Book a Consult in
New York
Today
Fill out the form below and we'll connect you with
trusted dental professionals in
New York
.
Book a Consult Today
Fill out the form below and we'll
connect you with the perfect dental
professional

************

* **Exercise directions**
Exactly as they appear, write out the lines from the one containing "Fill out the form below and we'll connect" through the final line of the entries above, both included.

* **Exercise solution**
Fill out the form below and we'll connect you with
trusted dental professionals in
New York
.
Book a Consult Today
Fill out the form below and we'll
connect you with the perfect dental
professional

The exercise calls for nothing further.